--- DATASET CONTENT Enclosed Below ---
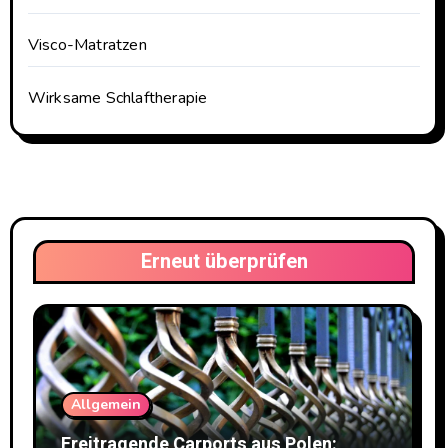
Visco-Matratzen
Wirksame Schlaftherapie
Erneut überprüfen
Allgemein
Freitragende Carports aus Polen:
--- End of Enclosed DATASET CONTENT ---
## HOW TO COMPLETE THIS TASK
Restate it all word for word: every record, no pictures.

## PROBLEM SOLUTION
Visco-Matratzen
Wirksame Schlaftherapie
Erneut überprüfen
Allgemein
Freitragende Carports aus Polen:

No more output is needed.